Thunderous applause.
Waves of love.
Thank fucking Christ.
As Neal took deep bows, I scuttled off the bottom crate, crab-like, over to a buffet table now devoid of food save for saltine crackers in little cello wrappers. I pocketed as many as I could, then turned around to find the canteen almost empty; the audience had fled. Neal was standing with Jennifer, who was all smiles for me: “Raymond! I had no idea you and Neal were planning such a sensational performance. I underestimated you.”
“Well, you know, uh …” Finally, I’d caught a fucking break. I changed the subject. “Neal, where did you get the new clothes?”
“Jenny here gave them to me. They belonged to some French bloke.”
Jenny?
She cut in. “Arnaud du Puis, the world’s leading radio telemetry expert until last Bastille Day, when he jumped off the dock directly onto a Portuguese man-of war the size of a child’s wading pool.”
Neal added, “One of the lads told me last night that a clump of poor Arnaud’s lymph nodes washed into the lagoon, but an albatross ate them before they could be landed in a net.”
“Neal is the same size as Arnaud,” Jennifer volunteered, “so fortunately the clothes won’t go to waste.”
Pinching his jacket material, Neal said, “Everything’s made by Paul Smith. The fabric breathes.”
“Linen!” said Jennifer.
“Don’t talk to me about linen—the wrinkles! Gentlemen, as a token of our thanks, you’ll be riding as my guests on today’s mission.”
“Today’s mission?” I asked.
The Portuguese man-of-war is a jellyfish-like marine invertebrate whose name is borrowed from the man-of-war, a fifteenth-century English warship.
The man-of-war is not a true jellyfish but a siphonophore, which differs from a jellyfish in that it is not actually a single creature but a colonial organism, made up of many minute individuals called zooids.
The man-of-war is found floating on the surface of warm seas, its air bladder keeping it afloat and acting as a sail while the rest of the organism hangs below the surface. It has no means of self-propulsion and is entirely dependent on winds, currents and tides.
The stinging venom-filled nematocysts in the tentacles of the Portuguese man-of-war can paralyze small fish and other prey.

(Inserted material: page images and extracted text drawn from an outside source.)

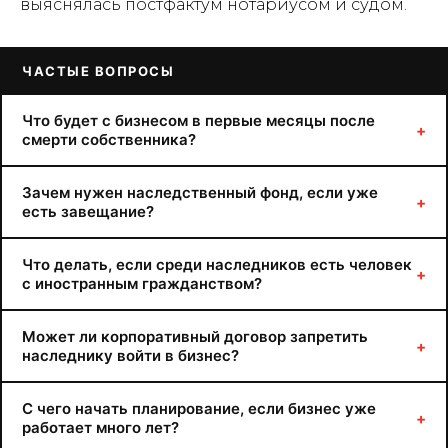
выяснялась постфактум нотариусом и судом.
ЧАСТЫЕ ВОПРОСЫ
Что будет с бизнесом в первые месяцы после
+
смерти собственника?
Зачем нужен наследственный фонд, если уже
+
есть завещание?
Что делать, если среди наследников есть человек
+
с иностранным гражданством?
Может ли корпоративный договор запретить
+
наследнику войти в бизнес?
С чего начать планирование, если бизнес уже
+
работает много лет?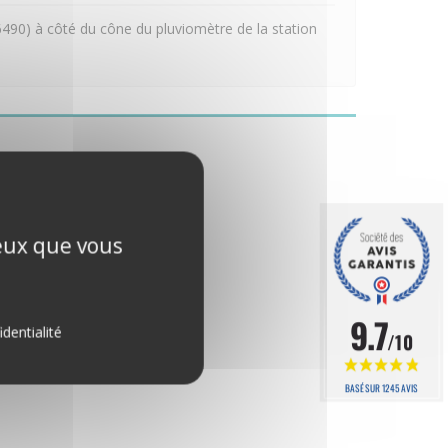
 6490) à côté du cône du pluviomètre de la station
ceux que vous
9.7
identialité
/10
BASÉ SUR 1245 AVIS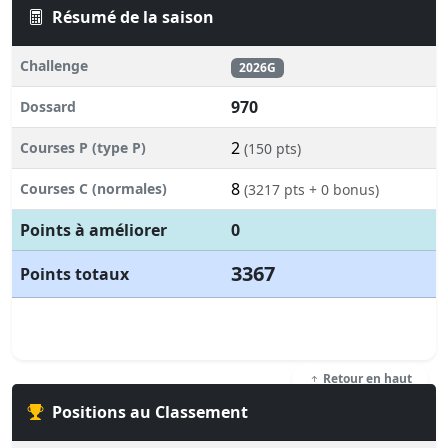
Résumé de la saison
Challenge
2026G
970
Dossard
2
Courses P (type P)
(150 pts)
8
Courses C (normales)
(3217 pts + 0 bonus)
Points à améliorer
0
3367
Points totaux
Retour en haut
Positions au Classement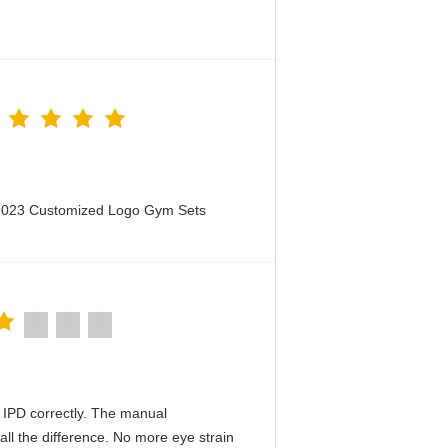
 2023 Customized Logo Gym Sets
he IPD correctly. The manual
ll the difference. No more eye strain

Detached tentacles and dead specimens (including those that wash up on shore) can sting just as painfully as the live creature in the water, and may remain potent for hours or even days after the death of the creature or the detachment of the tentacle.
Stings usually cause excruciating pain to humans—not unlike the effect of globules of molten steel or lava burning through the skin. The stings leave hideously disfiguring red welts that normally last for weeks and that people on the bus stare at and then quickly turn their heads away from.
23
Jennifer and Neal wouldn’t tell me what the day’s operation was to be, only that “we” were going to be taking some photos. An hour after the performance, we walked up aluminum stairs into a massive beast of a plane with no windows, save for a few up front, where we were to sit.